If I try to upload just state routes for Kentucky (instead of interstates/Parkways/US/States combined) it does not load for me.
Don't know if that means anything for any of you.
The number of segments probably means more than total miles for rendering time.
A better quick-n-ditry indicator of number of waypoints, and thus number of segments, would be the total filesize of all WPTs in the region. I have 1.3 MB for TX, and 1.6 MB for KY. So KY is "bigger" but still in the same ballpark.
I think the csv order enhancement slowed the SQL query time for large maps.
"draw the polylines only once" feature thread (http://forum.travelmapping.net/index.php?topic=2514). I forget the exact fix here -- was it removing/erasing the lower-tiered polylines before drawing the higher-tiered polylines over top?

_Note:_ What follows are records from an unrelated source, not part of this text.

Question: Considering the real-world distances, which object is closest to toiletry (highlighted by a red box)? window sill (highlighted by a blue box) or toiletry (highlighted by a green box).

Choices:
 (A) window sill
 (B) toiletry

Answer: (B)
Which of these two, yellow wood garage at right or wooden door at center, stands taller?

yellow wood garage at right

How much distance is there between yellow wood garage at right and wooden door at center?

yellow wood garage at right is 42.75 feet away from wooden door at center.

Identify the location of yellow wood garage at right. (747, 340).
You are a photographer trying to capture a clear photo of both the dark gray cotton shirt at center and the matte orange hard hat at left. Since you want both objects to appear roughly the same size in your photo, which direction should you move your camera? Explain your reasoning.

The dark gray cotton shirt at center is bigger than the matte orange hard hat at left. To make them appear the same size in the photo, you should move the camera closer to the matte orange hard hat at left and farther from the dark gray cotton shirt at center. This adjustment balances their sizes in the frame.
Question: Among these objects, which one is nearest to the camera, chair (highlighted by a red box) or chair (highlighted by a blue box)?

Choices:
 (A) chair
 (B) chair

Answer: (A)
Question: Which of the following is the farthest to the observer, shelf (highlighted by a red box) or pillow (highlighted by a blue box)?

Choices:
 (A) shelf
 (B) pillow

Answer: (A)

Though, it seems the CSV ordering feature may be the bigger hit...
For what it's worth, I can load up http://travelmapping.net/user/mapview.php?units=miles&u=osu_lsu&rg=KY and get a very usable map in about 77 seconds. So that leads me to believe it's not the SQL query, which is a server-side cost, but the client-side browser resources (RAM, hardware graphics acceleration) that causes the failure for the OP. For me, this is on a 2016 Mac Book Pro, latest Firefox, 16 GB memory.
About exactly my experience here. A usable map in 77 s. The first 73 seconds were just my browser waiting for the server-side magic to happen; after that I saw my network usage spike, shortly followed by the table and map rendering. Once loaded, I can zoom and pan easily with almost no lag. UbuntuMate 16.04 + Firefox 62.0 (which AFAIK isn't especially hardware-acceleration friendly?). RAM usage went from 1.1 GB before loading my mapview to 1.3 GB after.